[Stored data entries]
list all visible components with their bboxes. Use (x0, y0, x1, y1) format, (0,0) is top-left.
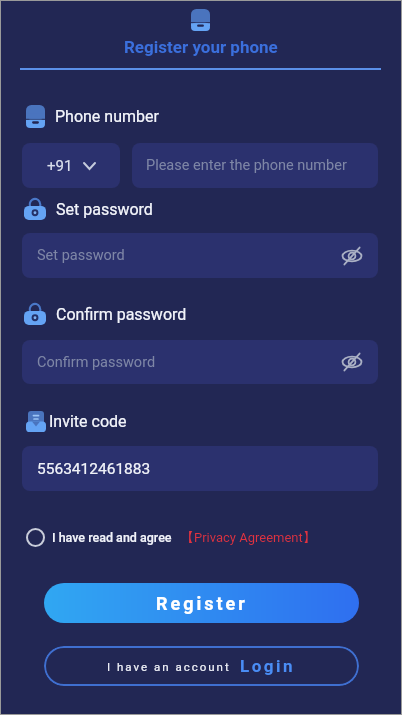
staticText: I have an account (107, 660, 231, 673)
button[interactable]: Register (44, 583, 359, 623)
staticText: Phone number (55, 107, 159, 126)
button[interactable]: I have an account (44, 646, 359, 686)
button[interactable] (342, 353, 362, 371)
staticText: +91 (47, 157, 73, 175)
staticText: Register (156, 593, 248, 614)
staticText: 5563412461883 (37, 460, 151, 478)
staticText: Login (240, 656, 296, 676)
staticText: Set password (37, 247, 125, 264)
staticText: Please enter the phone number (146, 157, 347, 174)
staticText: Register your phone (124, 37, 278, 57)
button[interactable]: Set password (22, 233, 378, 278)
staticText: 【Privacy Agreement】 (181, 529, 316, 545)
button[interactable] (342, 247, 362, 265)
staticText: Confirm password (37, 354, 156, 371)
staticText: Set password (56, 200, 153, 219)
staticText: Confirm password (56, 305, 187, 324)
staticText: I have read and agree (52, 530, 172, 545)
button[interactable]: +91 (22, 143, 120, 188)
staticText: Invite code (49, 412, 127, 431)
button[interactable]: Confirm password (22, 340, 378, 384)
button[interactable]: Please enter the phone number (132, 143, 378, 188)
button[interactable]: I have read and agree (26, 524, 316, 550)
button[interactable]: 5563412461883 (22, 446, 378, 491)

▶ _Problem statement_
Across the records above, show each line containing the word "account".

▶ _Written answer_
staticText: I have an account (107, 660, 231, 673)
button[interactable]: I have an account (44, 646, 359, 686)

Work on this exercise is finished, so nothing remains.